Stored entries
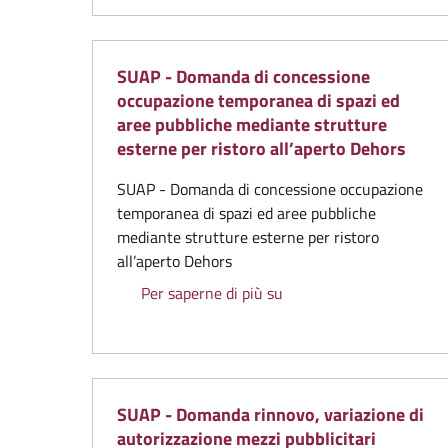
SUAP - Domanda di concessione
occupazione temporanea di spazi ed
aree pubbliche mediante strutture
esterne per ristoro all’aperto Dehors
SUAP - Domanda di concessione occupazione
temporanea di spazi ed aree pubbliche
mediante strutture esterne per ristoro
all’aperto Dehors
SUAP - Domanda di conce
Per saperne di più su
SUAP - Domanda rinnovo, variazione di
autorizzazione mezzi pubblicitari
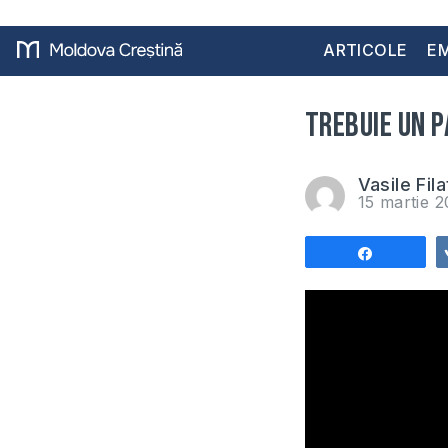
ARTICOLE
EM
Trebuie un p
Vasile Fila
15 martie 
Share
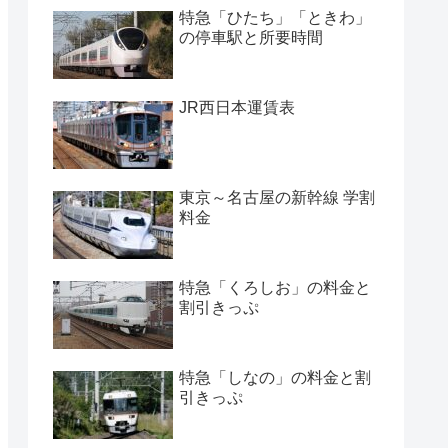
特急「ひたち」「ときわ」
の停車駅と所要時間
JR西日本運賃表
東京～名古屋の新幹線 学割
料金
特急「くろしお」の料金と
割引きっぷ
特急「しなの」の料金と割
引きっぷ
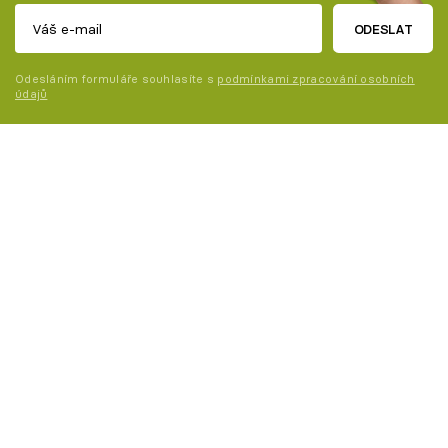
ODESLAT
Odesláním formuláře souhlasíte s
podmínkami zpracování osobních
údajů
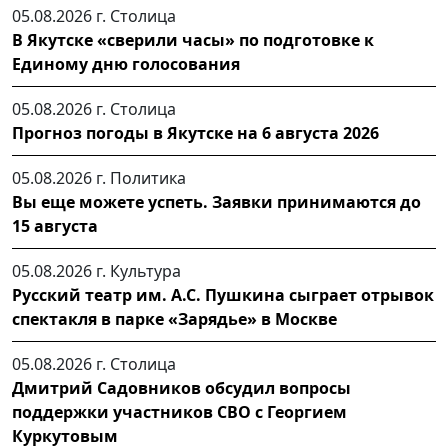
05.08.2026 г.
Столица
В Якутске «сверили часы» по подготовке к
Единому дню голосования
05.08.2026 г.
Столица
Прогноз погоды в Якутске на 6 августа 2026
05.08.2026 г.
Политика
Вы еще можете успеть. Заявки принимаются до
15 августа
05.08.2026 г.
Культура
Русский театр им. А.С. Пушкина сыграет отрывок
спектакля в парке «Зарядье» в Москве
05.08.2026 г.
Столица
Дмитрий Садовников обсудил вопросы
поддержки участников СВО с Георгием
Куркутовым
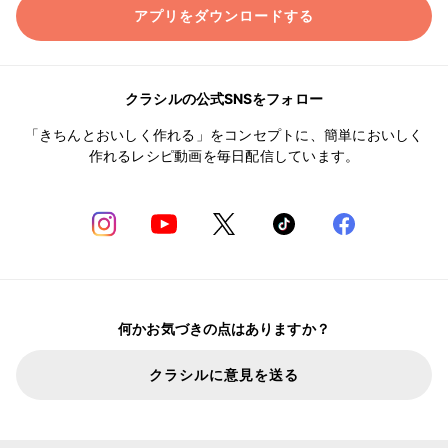
アプリをダウンロードする
クラシルの公式SNSをフォロー
「きちんとおいしく作れる」をコンセプトに、簡単においしく
作れるレシピ動画を毎日配信しています。
何かお気づきの点はありますか？
クラシルに意見を送る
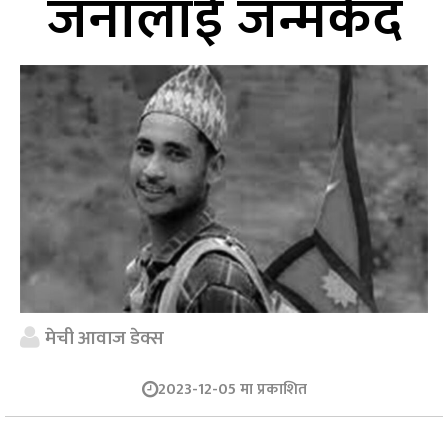
जनालाई जन्मकैद
मेची आवाज डेक्स
2023-12-05 मा प्रकाशित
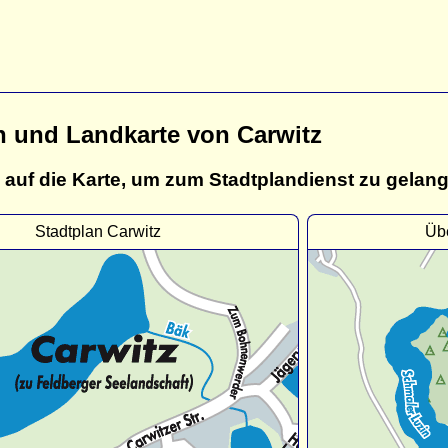
n und Landkarte von Carwitz
 auf die Karte, um zum Stadtplandienst zu gelan
Stadtplan Carwitz
Übe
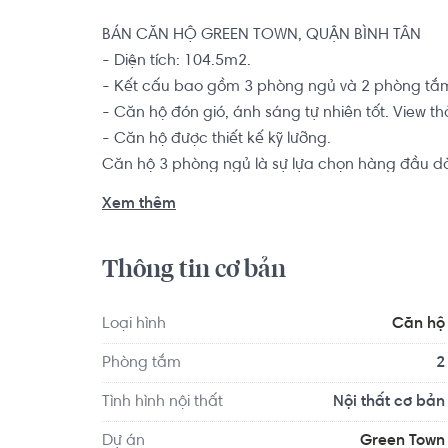
BÁN CĂN HỘ GREEN TOWN, QUẬN BÌNH TÂN

- Diện tích: 104.5m2.

- Kết cấu bao gồm 3 phòng ngủ và 2 phòng tắm
- Căn hộ đón gió, ánh sáng tự nhiên tốt. View th
- Căn hộ được thiết kế kỹ lưỡng.

Căn hộ 3 phòng ngủ là sự lựa chọn hàng đầu dàn
đình từ 3-6 thành viên muốn tìm kiếm một chốn 
Xem thêm
đúc này.

Thông tin cơ bản
Căn hộ Green Town nằm trong tổng thể khu đô th
quy hoạch chung sẽ trở thành một thành phố thu n
quan trọng như: công viên rộng hơn 3.3ha, trạm 
Loại hình
Căn hộ
bệnh viện Đa Khoa, khu biệt thự cao cấp và hơn
Phòng tắm
2
và được ví như Phú Mỹ Hưng thứ 2 tại phía tây T
Tình hình nội thất
Nội thất cơ bản
Dự án
Green Town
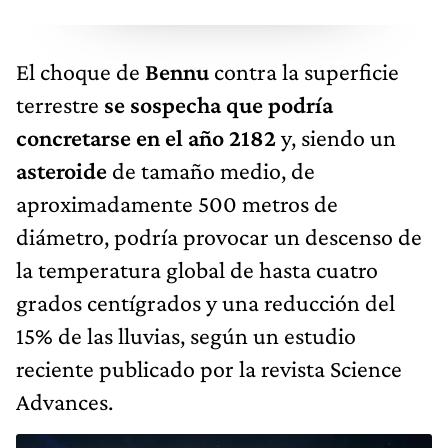
El choque de
Bennu
contra la superficie
terrestre
se sospecha que podría
concretarse en el año 2182
y, siendo un
asteroide
de tamaño medio, de
aproximadamente 500 metros de
diámetro, podría provocar un descenso de
la temperatura global de hasta cuatro
grados centígrados y una reducción del
15% de las lluvias, según un estudio
reciente publicado por la revista Science
Advances.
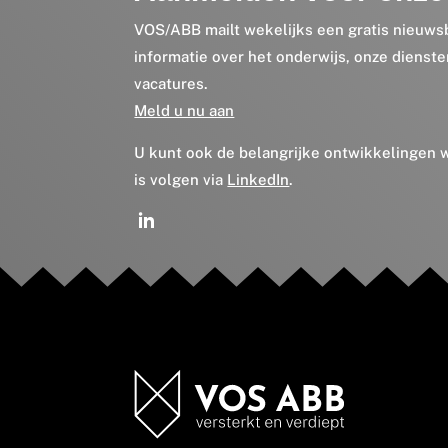
VOS/ABB mailt wekelijks een gratis nieuws
informatie over het onderwijs, onze dienst
vacatures.
Meld u nu aan
U kunt ook de belangrijke ontwikkelingen
is volgen via
LinkedIn
.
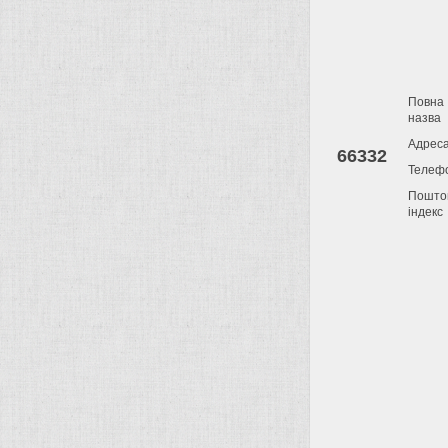
Повна
назва
Адрес
66332
Телеф
Пошто
індекс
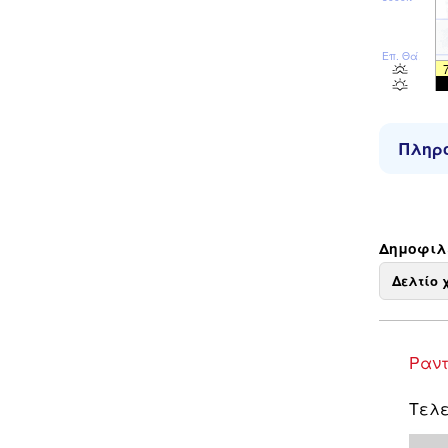
Επ. Θάλ
Πληρο
Δημοφιλε
Δελτίο 
Ραντ
Τελε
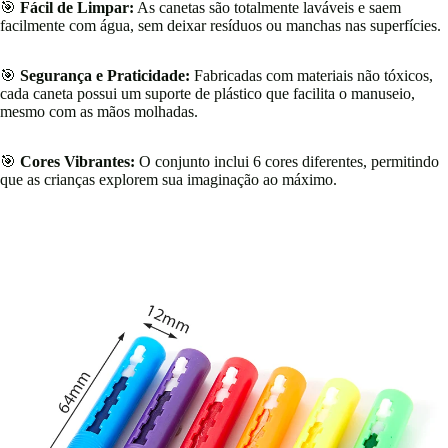
🎯
Fácil de Limpar:
As canetas são totalmente laváveis e saem
facilmente com água, sem deixar resíduos ou manchas nas superfícies.
🎯
Segurança e Praticidade:
Fabricadas com materiais não tóxicos,
cada caneta possui um suporte de plástico que facilita o manuseio,
mesmo com as mãos molhadas.
🎯
Cores Vibrantes:
O conjunto inclui 6 cores diferentes, permitindo
que as crianças explorem sua imaginação ao máximo.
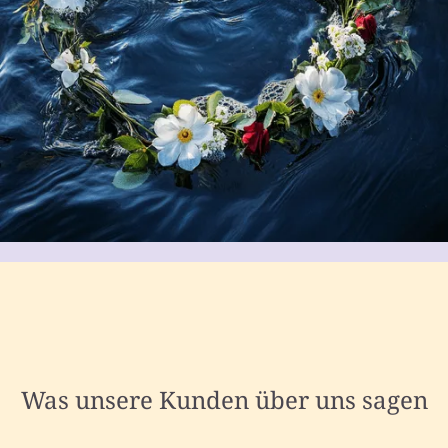
Was unsere Kunden über uns sagen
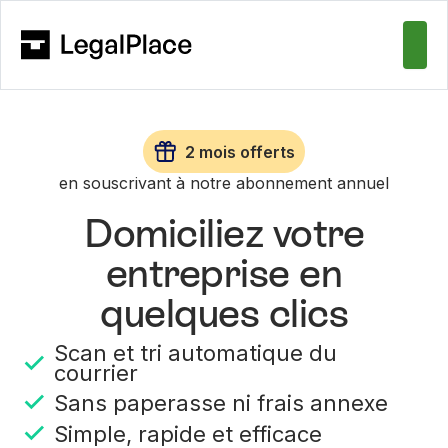
2 mois offerts
en souscrivant à notre abonnement annuel
Domiciliez votre
entreprise en
quelques clics
Scan et tri automatique du
courrier
Sans paperasse ni frais annexe
Simple, rapide et efficace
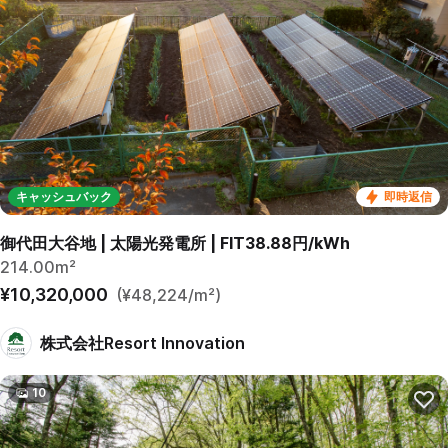
キャッシュバック
即時返信
御代田大谷地 | 太陽光発電所 | FIT38.88円/kWh
214.00m²
¥10,320,000
(¥48,224/m²)
株式会社Resort Innovation
10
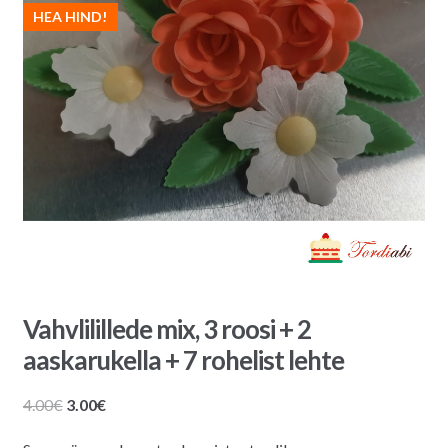
HEA HIND!
Vahvlilillede mix, 3 roosi + 2
aaskarukella + 7 rohelist lehte
Algne
Praegune
4.00
€
3.00
€
hind
hind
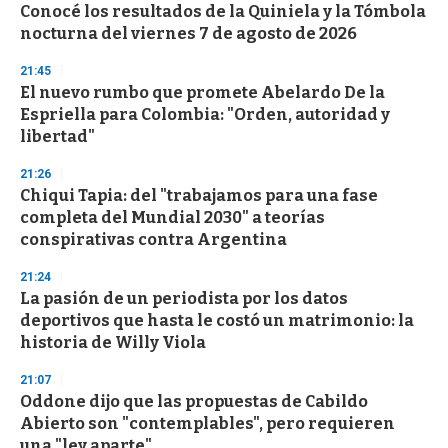
Conocé los resultados de la Quiniela y la Tómbola
nocturna del viernes 7 de agosto de 2026
21:45
El nuevo rumbo que promete Abelardo De la
Espriella para Colombia: "Orden, autoridad y
libertad"
21:26
Chiqui Tapia: del "trabajamos para una fase
completa del Mundial 2030" a teorías
conspirativas contra Argentina
21:24
La pasión de un periodista por los datos
deportivos que hasta le costó un matrimonio: la
historia de Willy Viola
21:07
Oddone dijo que las propuestas de Cabildo
Abierto son "contemplables", pero requieren
una "ley aparte"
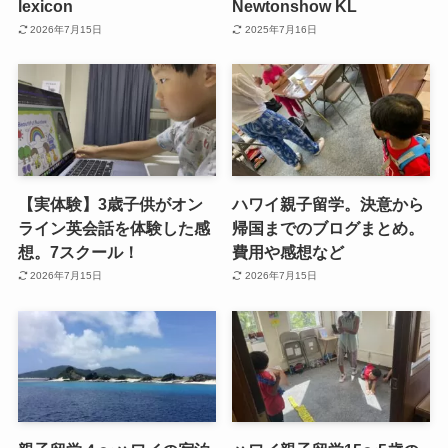
lexicon
Newtonshow KL
2026年7月15日
2025年7月16日
【実体験】3歳子供がオン
ハワイ親子留学。決意から
ライン英会話を体験した感
帰国までのブログまとめ。
想。7スクール！
費用や感想など
2026年7月15日
2026年7月15日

--- Work required ---
All lines in the records with the string "concessione" should be copied out.

--- Exercise response ---
SUAP - Domanda di concessione
SUAP - Domanda di concessione occupazione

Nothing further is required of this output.